HOW TO COMPLETE THIS TASK: Which of the lines below hold the word "phase"? Pull each of them out.

[[ INPUT open ]]

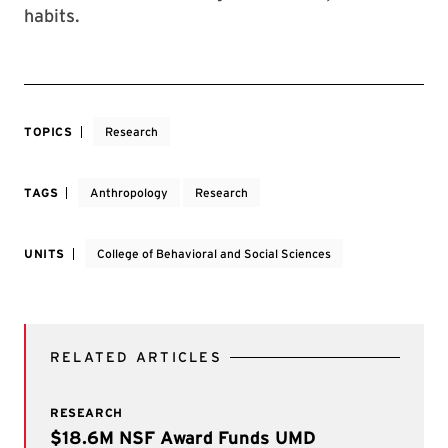
habits.
TOPICS
Research
TAGS
Anthropology
Research
UNITS
College of Behavioral and Social Sciences
RELATED ARTICLES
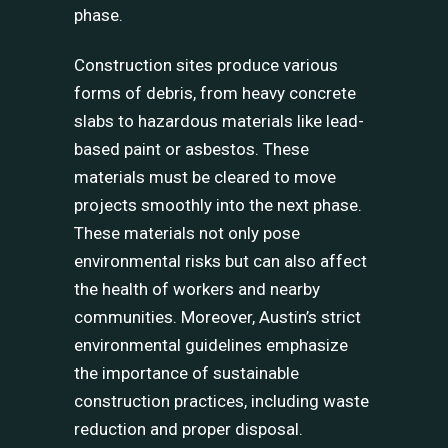
phase.
Construction sites produce various
forms of debris, from heavy concrete
slabs to hazardous materials like lead-
based paint or asbestos. These
materials must be cleared to move
projects smoothly into the next phase.
These materials not only pose
environmental risks but can also affect
the health of workers and nearby
communities. Moreover, Austin’s strict
environmental guidelines emphasize
the importance of sustainable
construction practices, including waste
reduction and proper disposal.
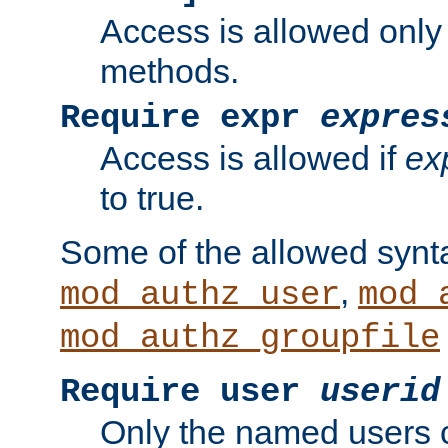
Access is allowed only
methods.
Require expr
expres
Access is allowed if
ex
to true.
Some of the allowed synt
,
mod_authz_user
mod_
mod_authz_groupfile
Require user
userid
Only the named users 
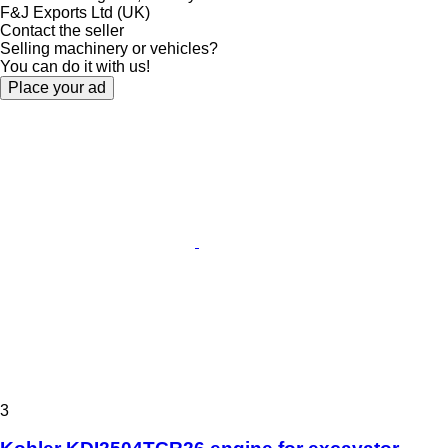
F&J Exports Ltd (UK)
Contact the seller
Selling machinery or vehicles?
You can do it with us!
Place your ad
3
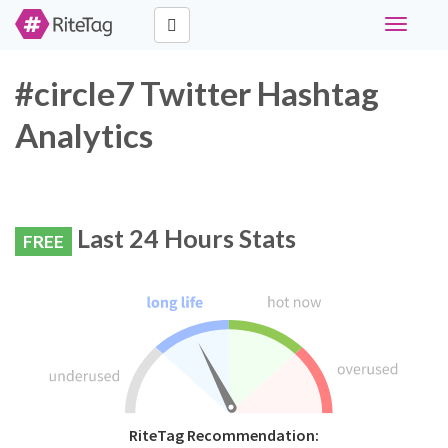
Toggle
navigati
#circle7 Twitter Hashtag
Analytics
Last 24 Hours Stats
FREE
RiteTag Recommendation:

[[ INPUT closed ]]

ANSWER SPACE:
phase.
projects smoothly into the next phase.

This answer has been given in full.